After finally convincing them that we didn’t know a D chord from a C chord, the villagers acquiesced. Eyes then followed us curiously as we pulled six bags of greasy chowmein out of our bicycle bags. That was, after all, why we were there — we had stopped in the village to buy food, and because we expected it would be a good spot to sit on the beach and eat lunch as we cycled up the coast. What we hadn’t expected was that half the village would join us.
Even though it was 50 miles south of Ngapali beach, a major tourist destination in Western Myanmar with four star resorts and day spas, the unnamed fishing village felt like a relic from a different era. Fishermen and their families lived in Bamboo-thatched huts built on stilts, and the two general stores in town doubled as the owner’s homes, as well as the centers of village social life. When we cycled the dirt paths meandering through ferns and palm trees to the beach, children and elderly peered at us from the shadows of their huts. It was a group of teenaged boys who first gathered the courage to approach the two, strange white men in spandex shorts sitting on their beach. Once the other villagers saw that we welcomed their company, we were surrounded in minutes.

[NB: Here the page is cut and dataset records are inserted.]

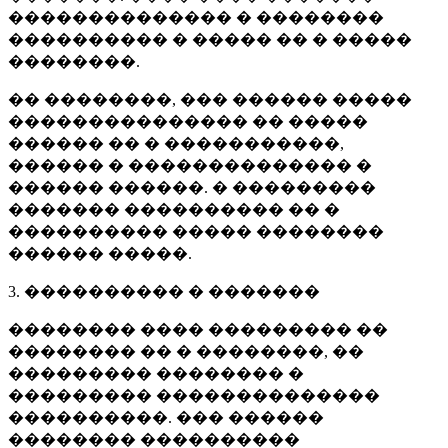
�������������� � ��������
���������� � ����� �� � �����
��������.
�� ��������, ��� ������ �����
��������������� �� �����
������ �� � �����������,
������ � �������������� �
������ ������. � ���������
������� ���������� �� �
���������� ����� ��������
������ �����.
3. ���������� � �������
�������� ���� ��������� ��
�������� �� � ��������, ��
��������� �������� �
��������� ��������������
����������. ��� ������
�������� ����������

Many were drawn towards our bikes – with their shiny gear clusters, electronic trip computers, and saddle bags. The boy with the acoustic guitar, an 18 year old who spoke some English and grew up on a nearby island, was especially interested in our gear. After inspecting our bikes, he proudly showed us some of his own prizes: a Samsung smart phone, a Honda scooter, and a belt buckle with detachable brass knuckles.

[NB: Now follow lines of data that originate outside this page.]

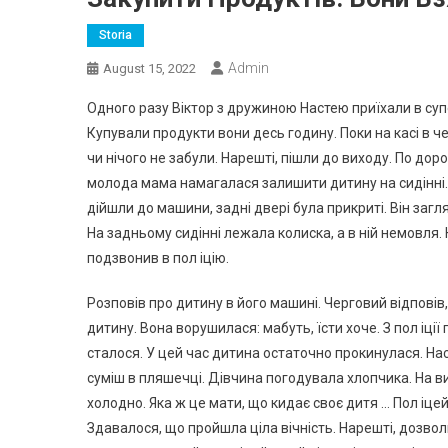
Storia
Admin
August 15, 2022
Одного разу Віктор з дружиною Настею приїхали в суп
Купували продукти вони десь годину. Поки на касі в ч
чи нічого не забули. Нарешті, пішли до виходу. По дороз
молода мама намагалася залишити дитину на сидінні. 
дійшли до машини, задні двері була прикриті. Він заг
На задньому сидінні лежала колиска, а в ній немовля.
подзвонив в пол іцію.
Розповів про дитину в його машині. Черговий відповів
дитину. Вона ворушилася: мабуть, їсти хоче. З пол іції
сталося. У цей час дитина остаточно прокинулася. Н
суміш в пляшечці. Дівчина погодувала хлопчика. На ви
холодно. Яка ж це мати, що кидає своє дитя … Пол іце
Здавалося, що пройшла ціла вічність. Нарешті, дозволи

Others were simply amazed we were there, excited that we would visit their village. Their village! When they saw that we were eating our chowmein out of plastic bags, a group of women rushed to fetch ceramic bowls. Another man gifted us with more dried fish than we were able to carry, as well as two fresh coconuts which he cut up on the spot. It was wonderful.
If we were not the first foreigners to ever visit the village, we were among them. There was none of that jadedness which you experience in places overrun by tourists, which was telling, considering we were sitting on a tropical beach that could have served as the postcard of a five star resort. The village was its own isolated, self-sufficient world. People recognized the word “America” but when we mentioned Barack Obama, we drew blank stares.
Of course, things won’t remain that way for long. The village’s very interest in us reminded us that we, ourselves, are a big part of the changes occurring in Burma. Five years ago, few Westerners would cycle into a remote village on the Burmese coast. But based on our experience, and the increasing influx of tourists in Myanmar, it made us wonder, how long until the next foreigners come by? What ideas will they exchange?